A Malibuite keeps up on her ancestry through a unique organization whose members are descendants of pioneers that came to Southern California before or during the first hundred years of the founding of Los Angeles, on Sept. 4, 1781.
By David Wallace/Special to The Malibu Times
Most of us know that many of the neighborhoods and communities as well as the streets we traverse daily-streets like Sepulveda Boulevard, Wilcox Avenue and Franklin Avenue-are named for someone or something. Few of us, however, give much thought to who or what is being memorialized.
But for the more than 320 people who paid $65 a plate last week to lunch on chicken and tarte tatin in the faux-baroque surroundings of the Beverly Hills Hotel’s Crystal Ballroom, those names are living reminders of who they themselves are.
The event was the 64th annual gathering of members of the First Century Families organization-descendents of the pioneers who came to Southern California before or during the first hundred years of the founding of Los Angeles, on Sept. 4, 1781. The group includes Rindges (who once owned all of Malibu), Dockweilers (as in beach at the end of LAX), Bandinis (a cardinal and a pope in that family tree), Bannings and a Malibuite who will chair the luncheon for the next two years.

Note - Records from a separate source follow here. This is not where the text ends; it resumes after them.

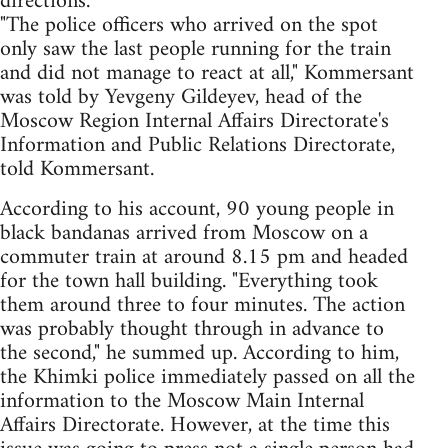
directions.
"The police officers who arrived on the spot
only saw the last people running for the train
and did not manage to react at all," Kommersant
was told by Yevgeny Gildeyev, head of the
Moscow Region Internal Affairs Directorate's
Information and Public Relations Directorate,
told Kommersant.
According to his account, 90 young people in
black bandanas arrived from Moscow on a
commuter train at around 8.15 pm and headed
for the town hall building. "Everything took
them around three to four minutes. The action
was probably thought through in advance to
the second," he summed up. According to him,
the Khimki police immediately passed on all the
information to the Moscow Main Internal
Affairs Directorate. However, at the time this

She is Teresa Earle Cloete, a ninth-generation descendant on her mother’s side of Don Francisco Sepulveda who was granted the Rancho San Vicente, running from today’s Santa Monica to Beverly Hills, in 1828. His son, Don Jose Andres Sepulveda, who owned the San Joaquin Rancho (now part of Orange County’s gigantic Irvine Ranch), and the Avilas (Don Jose Andres’ wife) descended from the kings of Spain.
As is their tradition, the First Century Families’ luncheon program included historic anecdotes of early Los Angeles presented by members whose ancestors played a significant part in the development of the region. This year, the Hellman, White and Banning families spoke about I.W. Hellman and his Pacific Electric railway (which operated the much-missed Red Cars), Sen. Stephen White’s crusade to make San Pedro the port of Los Angeles, and Phineas Banning’s stagecoach line that became the railroad to San Pedro.
Last year, a spirited defense of the career of William Mulholland, the L.A. Municipal Water Company’s notorious chief engineer in the early 1900s, was presented by his granddaughter, Catherine Mulholland.
Born in San Francisco and raised in West Los Angeles, Cloete says, “I’ve been involved with the organization for many years, originally because of my mother’s, (Chonita) passion for the group.
“The First Century Families was started by Mary Foy, the first woman to be Los Angeles’ librarian (1880-84) and whose parents arrived with the Gold Rush. It was just a simple gathering of friends who would get together every year and reminisce about their families,” Cloete adds.
Today, that original social impetus has been supplemented with a mission to assure the preservation of family records and memories for the use of scholars studying Southern California’s roots and growth. Many of the group’s archives have already been transferred to USC’s library as part of their historic families initiative.
A few years ago, while working as a marketing director in London, Teresa Earle met and eventually married Scully Cloete, a South African native who was about to return to his native Johannesburg and is now the general manager of Malibu’s Granita Restaurant. Three years ago, she moved to an old cottage in Malibu, both as an antidote to crowded London and because of its proximity to her sisters: Maggie Pierson, who lives in Paradise Cove, and Molly Avery who lives in Woodland Hills.
Although Teresa is somewhat worried about the responsibility of mounting the next First Century Families’ annual events, the one thing that doesn’t concern her is her family’s commitment to keeping alive memories of old California. Next May, Teresa and Scully’s first child will be born. He or she will be a rare person, indeed: a tenth generation heir to an amazing, uniquely Southern California tradition, and, one day, possibly another family member to join the roster of the First Century Families.